近似を確認するためにまず必要な関数を作成する。
n以下の素数を数える関数を作るため、数xを与えたときにその数が素数か判定する関数is.primeを次のように作成した。
#xが素数か判定
is.prime <- function(x){
# xが整数ではない場合
if (x != as.integer(x)) return("xが整数でなければならない")
# x<2の場合
if (x < 2){
return("x≧2でなければならない")
}
# xが2または3
else if (x == 2 || x == 3) {
return(TRUE)
#それ以外
} else {
for (i in 2:(x-1) ){
if ((x %% i) == 0) {
return(FALSE)
}
}
return(TRUE)
}
}
次に上の関数is.primeを使いn以下の素数を全て表示る関数get.primeを作成した。
#n以下の素数を表示
get.prime <- function(n){
#n<2の場合
if (n< 2) return("n以下の素数は無い")
else {
vec <- NULL
for (i in 2:n){
if(is.prime(i) == TRUE) vec <- append(vec,i)
}
return(vec)
}
}
例えば100以下の素数を表示すると
get.prime(100)
## [1] 2 3 5 7 11 13 17 19 23 29 31 37 41 43 47 53 59 61 67 71 73 79 83
## [24] 89 97
となる。そして表示された素数を数える関数count.primeを作成した。
#n以下の素数の個数
count.prime <- function(n){
#またはn<2の場合
if (n < 2) return(0)
else {
vec <- NULL
for (i in 2:n){
if(is.prime(i) == TRUE) vec <- append(vec,i)
}
return(length(vec))
}
}
使用してみると
count.prime(100)
## [1] 25
count.prime(1000)
## [1] 168
count.prime(10000)
## [1] 1229
と正しく素数の数が表示されていることが分かる。
n以下の素数を数える関数を作ることが出来たので、ここでは実際に近似を確かめてみようと思う。 まず、ここでは1~1000までの素数を数えることにする。
n <- 1000
x <- 1:n
y <- numeric(n)
for(i in x){
y[i] <- count.prime(i)
}
次に比較する2つの関数をf,gと定義する
f <- function(x) x/log(x)
library(gsl)
g <- function(x) {expint_Ei(log(x)) - expint_Ei(log(2))}
準備が出来たので、図にして近似を確かめる。 \(π(x)\),\(x/log(x)\),\(\int_2^x dt/log(t)\)をそれぞれ赤、緑、青で表すとする。
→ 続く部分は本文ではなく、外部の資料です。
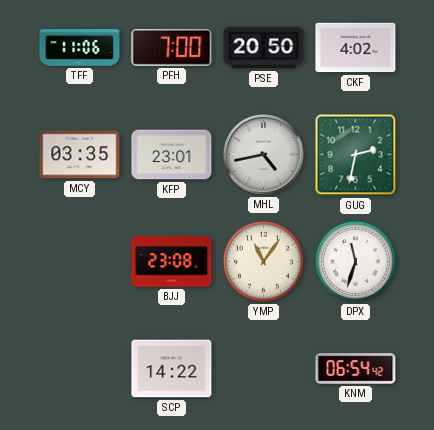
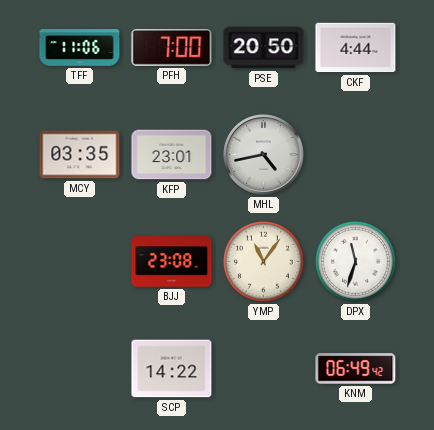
CKF: 4:02 -> 4:44
GUG: 2:32 -> none
KNM: 06:54 -> 06:49
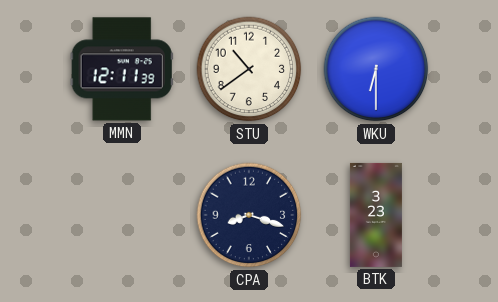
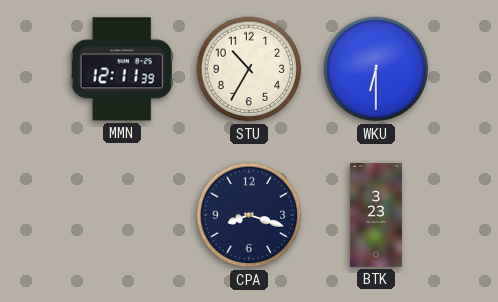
STU: 10:39 -> 10:35
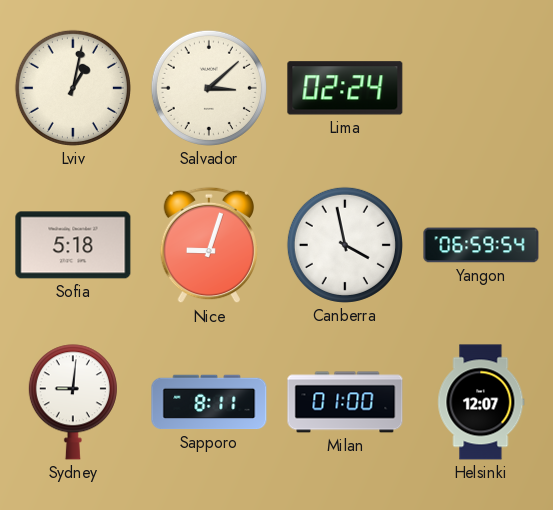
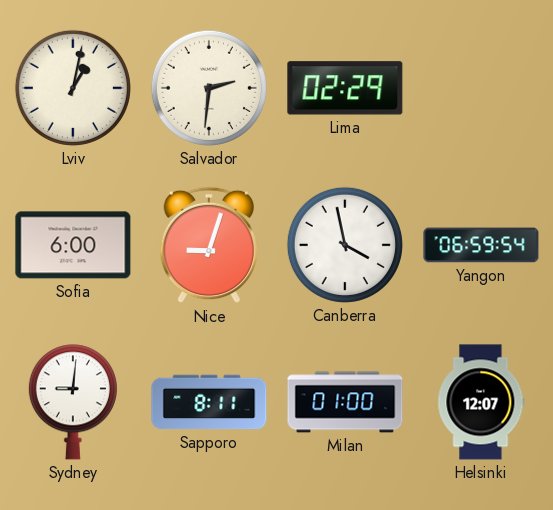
Salvador: 3:08 -> 2:31
Lima: 02:24 -> 02:29
Sofia: 5:18 -> 6:00
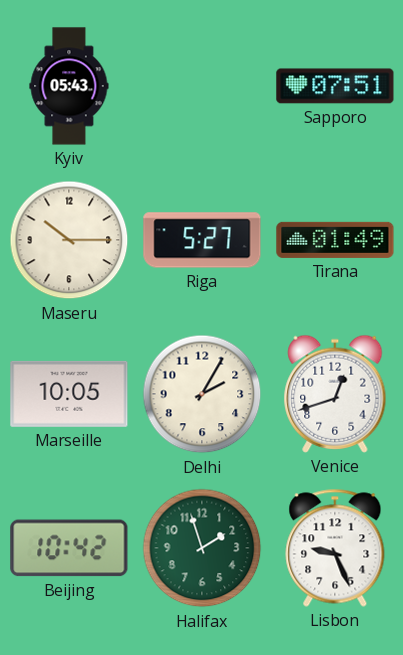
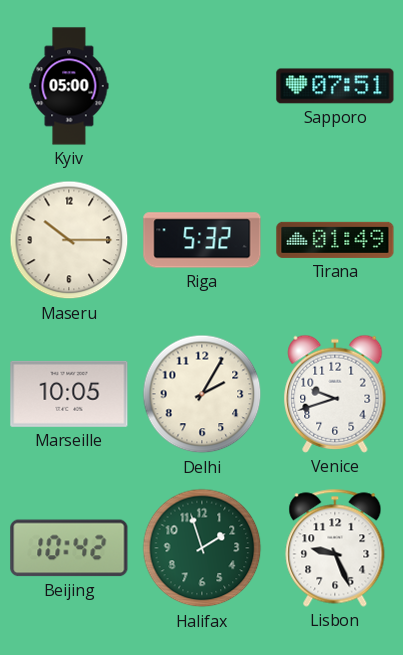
Kyiv: 05:43 -> 05:00
Riga: 5:27 -> 5:32
Venice: 12:42 -> 9:42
plot(x,y,xlim=c(0,1000),col=2 ,ylim=c(0,200),xlab="n", ylab="")
par(new=T)
plot(f(x),col=3, xlim=c(0,1000) ,ylim=c(0,200),ann=F)
par(new=T)
plot(g(x),col=4, xlim=c(0,1000) ,ylim=c(0,200),ann=F)
図を見ると近似されていることが確認することが出来た。
\(π(x)/f(x)\) と \(π(x)/g(x)\)についても確かめてみると
plot(x,y/f(x),col=2,xlim=c(0,1000),ylim=c(0,2),xlab="n", ylab="")
par(new=T)
plot(x,y/g(x),col=3,xlim=c(0,1000),ylim=c(0,2),ann=F)
やはり1に収束していくことが確認できた。
自ら素数を数える関数を作成し、π(x)が\(x/log(x)\)と\(\int_2^xdt/log(t)\)で近似出来ることを確認することが出来た。
図から\(\int_2^xdt/log(t)\)の方がより正確に近似出来ている事もわかった。
手作業では相当時間がかかることをRにより確かめることが出来て、素数定理が実際に成り立つことが確認できてよかった。